A few days after Jan died, we went through her possessions, and there was her go-to cookbook, stained and dog-eared. The book is called Our Favorites … with Cocktails and Coffee. The spiral-bound book contains recipes from women in the Hadassah chapter she belonged to. It appears to have been printed in 1980, but it’s redolent of the 1950s, when many of the women would have been raising families and cooking dinner every night.
I felt as if I’d found the Holy Grail. The cookbook has a recipe for mandel bread — Yiddish for “almond bread.” That’s the Jewish version of biscotti, a twice-baked cookie named for the almonds mixed into the batter. I also found recipes for Jan’s excellent poppy seed cookies and her moist, flavorful honey cake. On Rosh Hashana, it is customary to eat sweets, particularly those made with honey, to symbolize the sweetness of the new year.
Just like researching your family’s history, going through cookbooks to discover the truth behind the family recipes is just as much a mystery to be solved as finding the last name of the woman who married your great-grandfather’s uncle.
The book is filled with notes in her Palmer-perfect handwriting, as well as alternate versions of recipes on slips of paper. But which version did she prefer? I had other questions: “Why did you change the oil quantity from one cup to half a cup in the mandel bread?” (Probably she’d answer, “Who needs all that oil?”) Why did you write “wash and drain” on the poppy seed recipe, then cross the words out? And then there were the missing elements — like a pan size for the honey cake. She most likely had a cake pan she’d always use, but that sure didn’t help me.
Through trial and error, and by consulting with other cooks, I solved some of the mysteries.
My father’s stepmother left behind only one cookbook that my father swears she adored and cooked plenty from. Yet as I turned the pages of the old club membership cookbook, I found not one bit of oil, flour, or even a turned down corner. Memories came rushing back as I recalled eating in restaurants and bringing food on our visits, or time spent outside eating the fruit off the cherry, apple, and plum trees that filled the yard. We had hamburgers and picnic food on our summer visits. Not “real food”. The cookies and treats she brought out for us kids was always dried store bought snacks, not a home cooked anything in site. I don’t recall ever seeing her cook and her kitchen always looked like the fanciest thing she ever prepared was coffee.

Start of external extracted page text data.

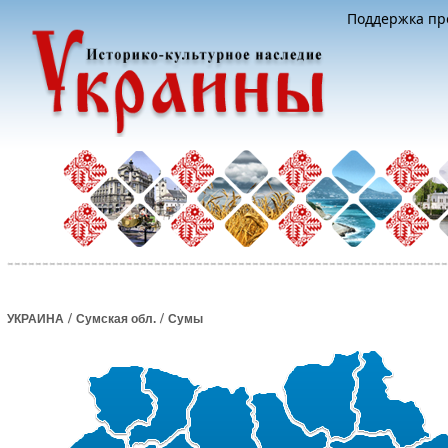
Поддержка про
/
/
УКРАИНА
Сумская обл.
Сумы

The story her cookbook tells is one of no cooking, but a purchase to support a local community group.
My husband’s grandmother, however, left behind a treasury of her favorite recipes. And just like Jan’s family, her daughter and two granddaughters are desperately trying to recreate their favorite dishes of hers, but something is missing. They keep at it, hoping to find whatever missing ingredient is missing, wanting to pass down the meals of their memories from grandmother’s grease stained, flour covered, dog-eared cookbooks.
A family cookbook is a treasure and well as a treasure hunt. Think about your own favorite cookbooks and the notes you leave within them that will be discovered after you’ve gone by your family, trying to recreate the magic you brought to the table. What kind of mystery are you leaving behind for them to solve? And what will they learn about you through the recipes you left behind?